The district court had concluded that the claims were directed to the abstract idea of “storing, organizing, and retrieving memory in a logical table” or, more simply, “the concept of organizing information using tabular formats.”

However, describing the claims at such a high level of abstraction and untethered from the language of the claims all but ensures that the exceptions to § 101 swallow the rule. See Alice (noting that “we tread carefully in construing this exclusionary principle [of laws of nature, natural phenomena, and abstract ideas] lest it swallow all of patent law”); cf. Diamond v. Diehr (cautioning that overgeneralizing claims, “if carried to its extreme, make[s] all inventions unpatentable because all inventions can be reduced to underlying principles of nature which, once known, make their implementation obvious”).

Here, the claims are not simply directed to any form of storing tabular data, but instead are specifically directed to a self-referential table for a computer database. For claim 17, this is reflected in step three of the “means for configuring” algorithm described above.

Moreover, the Federal Circuit was not persuaded that the invention’s ability to run on a general-purpose computer dooms the claims. Unlike the claims at issue in Alice or, more recently in Versata Development Group v. SAP America, Inc., 793 F.3d 1306 (Fed. Cir. 2015),  the claims here are directed to an improvement in the functioning of a computer.
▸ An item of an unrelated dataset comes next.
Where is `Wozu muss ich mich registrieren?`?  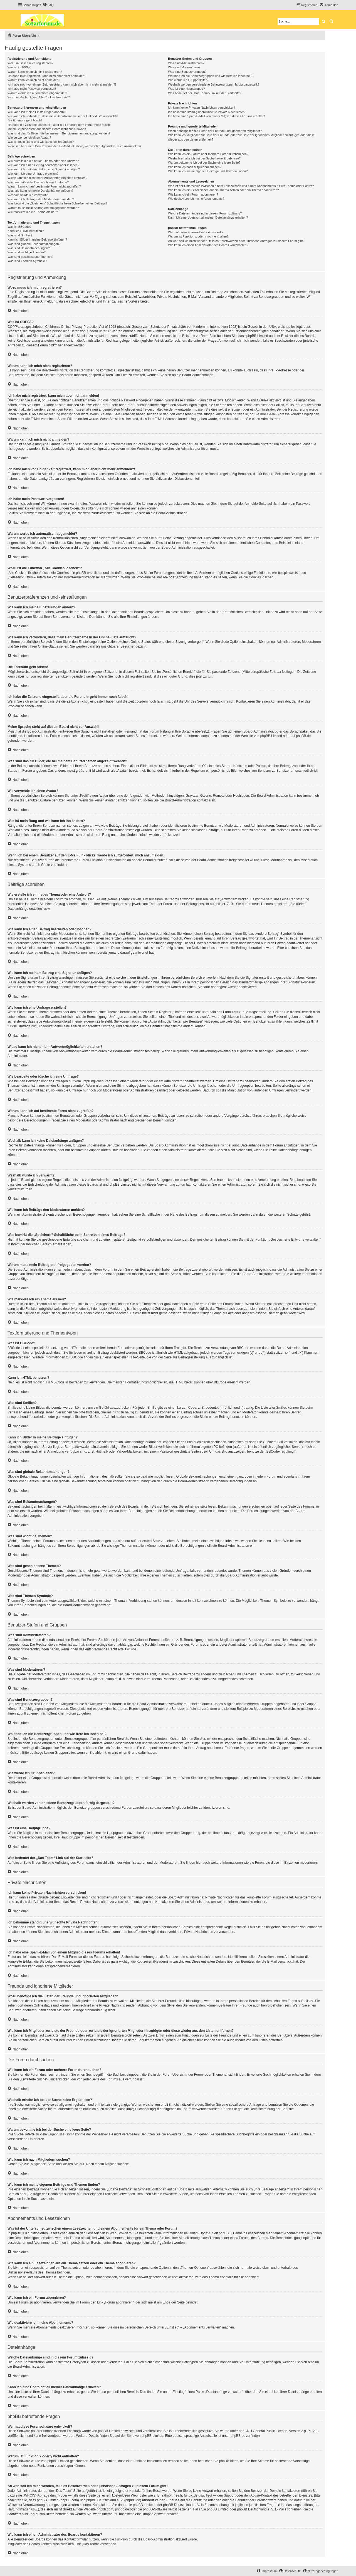
Wozu muss ich mich registrieren? is located at coordinates (30, 63).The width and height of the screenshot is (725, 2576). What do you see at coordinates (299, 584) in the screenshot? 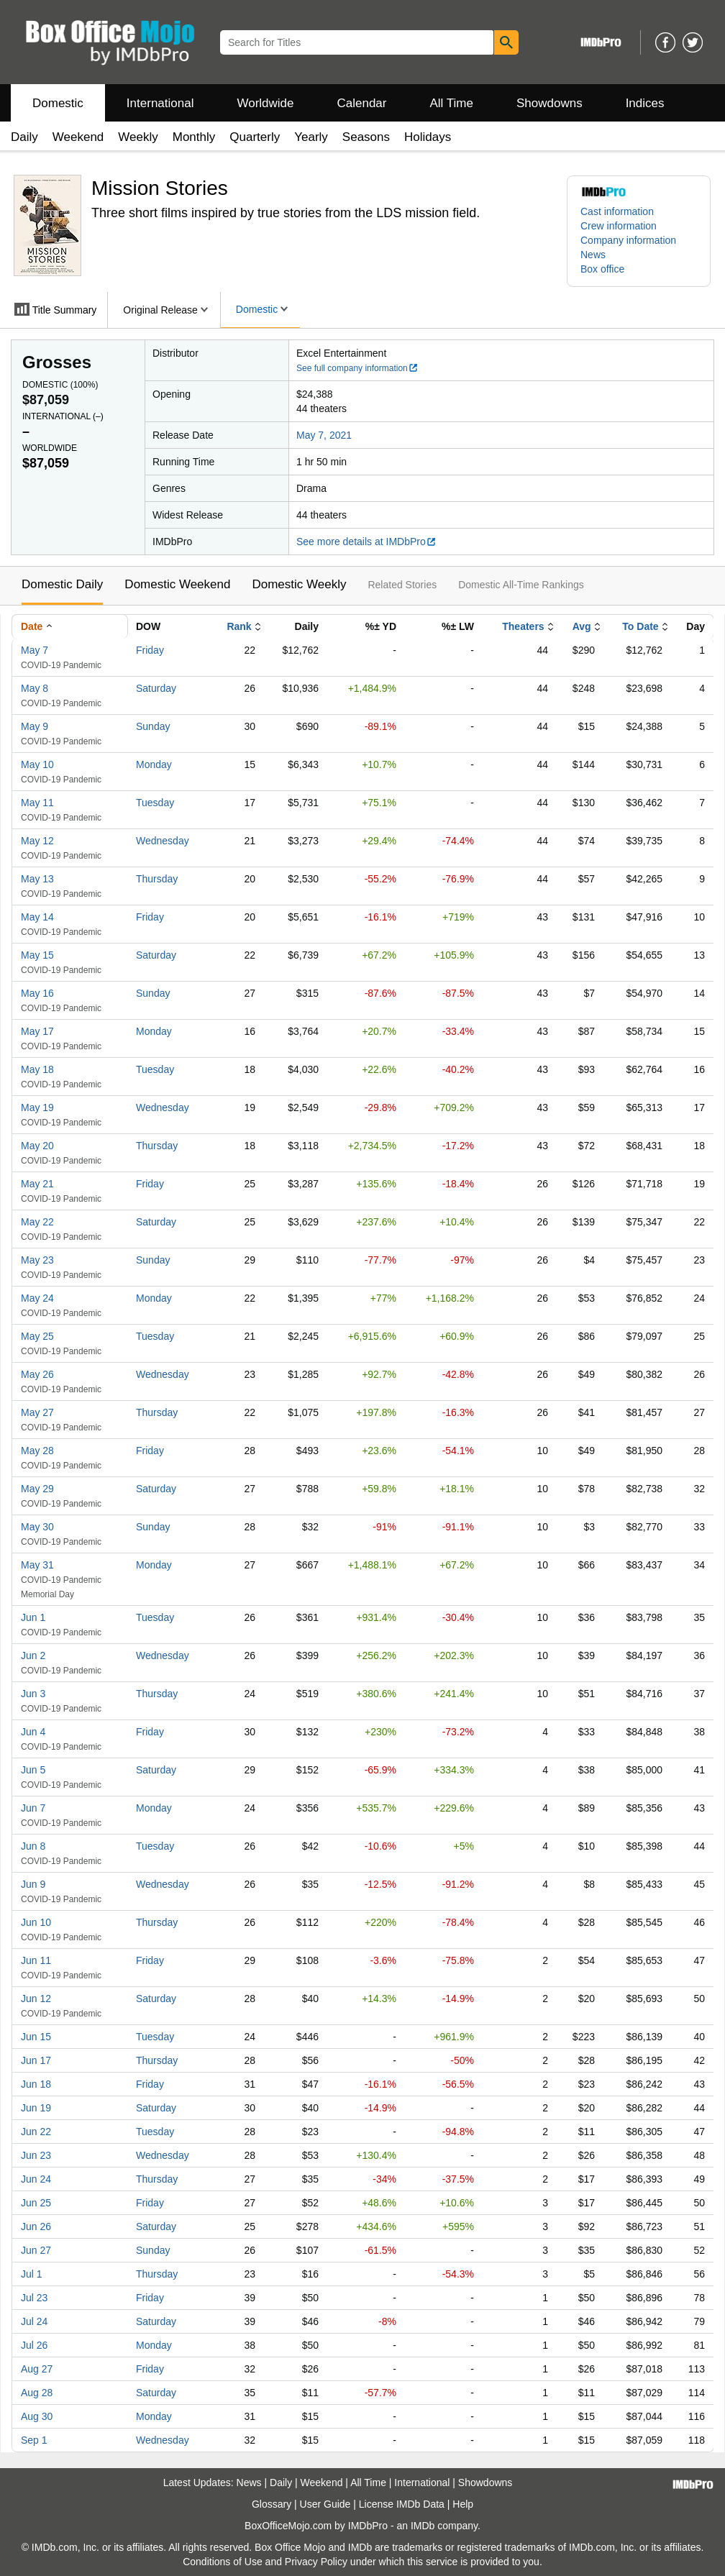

In contrast, the claims at issue in Alice and Versata can readily be understood as simply adding conventional computer components to well-known business practices.

The Federal Circuit also noted that the fact that an improvement is not defined by reference to “physical” components does not doom the claims.  To hold otherwise risks resurrecting a bright-line machine-or-transformation test, cf. Bilski v. Kappos (“The machine-or-transformation test is not the sole test for deciding whether an invention is a patent-eligible ‘process.’”), or creating a categorical ban on software patents, cf. id. at 603.  Much of the advancement made in computer technology consists of improvements to software that, by their very nature, may not be defined by particular physical features but rather by logical structures and processes.   The Federal Circuit did not see in Bilski or Alice, or our cases, an exclusion to patenting this large field of technological progress.

The Federal Circuit went on to say that, in other words, they were not faced with a situation where general-purpose computer components are added post-hoc to a fundamental economic practice or mathematical equation. Rather, the claims are directed to a specific implementation of a solution to a problem in the software arts. Accordingly, the Federal Circuit found the claims at issue were not directed to an abstract idea.

Because the claims were not directed to an abstract idea under step one of the Alice/Mayo analysis, the Federal Circuit did not need to proceed to step two of that analysis.

The Federal Circuit concluded that the claims were patent-eligible under 35 USC 101.